Aprender a superar miedos

Poco a poco fui encaminando ese conocimiento que ya tenía a raíz de mi posgrado en nutrición. Aumenté el tamaño de las porciones, me permitía antojitos con más frecuencia, descubrí cuáles eran esos alimentos que realmente disfrutaba y cuáles no tanto, y aprendí a cocinar. También dejé de pesarme a diario: la báscula y yo solo nos encontramos cada dos meses.

Suena muy sencillo, pero no lo ha sido. Me tomó un año recuperar algo de peso, y aunque estoy todavía en un peso bajo según mi estatura —48 kilos actualmente—, tengo días buenos y malos. Algunos con mucho apetito y otros con poco; eso sin contar que todavía lucho contra el espejo.

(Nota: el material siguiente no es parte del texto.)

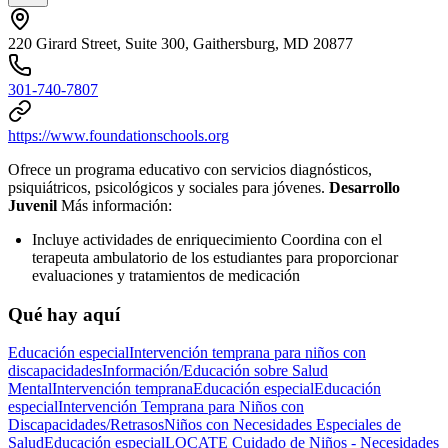
220 Girard Street, Suite 300, Gaithersburg, MD 20877
301-740-7807
https://www.foundationschools.org
Ofrece un programa educativo con servicios diagnósticos,
psiquiátricos, psicológicos y sociales para jóvenes.
Desarrollo
Juvenil
Más información:
Incluye actividades de enriquecimiento Coordina con el
terapeuta ambulatorio de los estudiantes para proporcionar
evaluaciones y tratamientos de medicación
Qué hay aquí
Educación especial
Intervención temprana para niños con
discapacidades
Información/Educación sobre Salud
Mental
Intervención temprana
Educación especial
Educación
especial
Intervención Temprana para Niños con
Discapacidades/Retrasos
Niños con Necesidades Especiales de
Salud
Educación especial
LOCATE Cuidado de Niños - Necesidades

Mi blog ha sido mi catarsis. Allí he condensado mis triunfos, mis aprendizajes y también he superado mis miedos. Mi objetivo es concientizar a las personas sobre los trastornos alimenticios y, sobre todo, ayudarles a encontrar una alimentación más intuitiva, más consciente. Hay tanta desinformación en esta onda fitness y saludable, que los jóvenes, y principalmente las jóvenes, están cayendo en hábitos dañinos. Unos alimentos están siendo satanizados y otros han sido elevados a la categoría de súper poderosos; nos hemos olvidado de que comer es un acto que culturalmente también implica placer. Hemos pasado por alto también que, independientemente de lo que diga cualquier gurú de nutrición, la grasa corporal es necesaria y muchos cuerpos no están diseñados para tener el abdomen plano. Hay que enfocarse más en la salud que en los estereotipos.

Nos queda mucho camino por recorrer: tenemos que hacer las paces con la comida y reconciliarnos con la celulitis y las estrías. Hace falta que aprendamos a amar nuestro gordito.